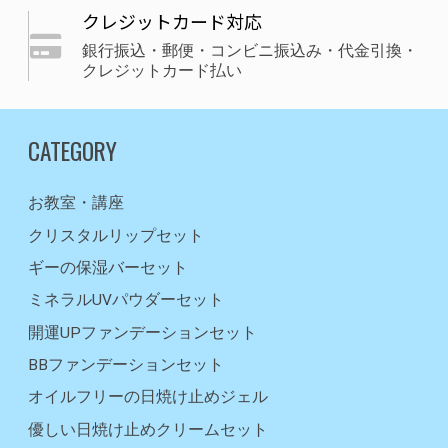
クレジットカード対応
銀行振込・郵便・コンビニ振込み・代金引換・
クレジットカード払い
CATEGORY
お教室・講座
クリスタルリップセット
ギーの保湿バーセット
ミネラルUVパウダーセット
開運UPファンデーションセット
BBファンデーションセット
オイルフリーの日焼け止めジェル
優しい日焼け止めクリームセット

TASK:
Your answer must be the full listing, copied exactly, with no pictures in it.

REPLY:
クレジットカード対応
銀行振込・郵便・コンビニ振込み・代金引換・
クレジットカード払い
CATEGORY
お教室・講座
クリスタルリップセット
ギーの保湿バーセット
ミネラルUVパウダーセット
開運UPファンデーションセット
BBファンデーションセット
オイルフリーの日焼け止めジェル
優しい日焼け止めクリームセット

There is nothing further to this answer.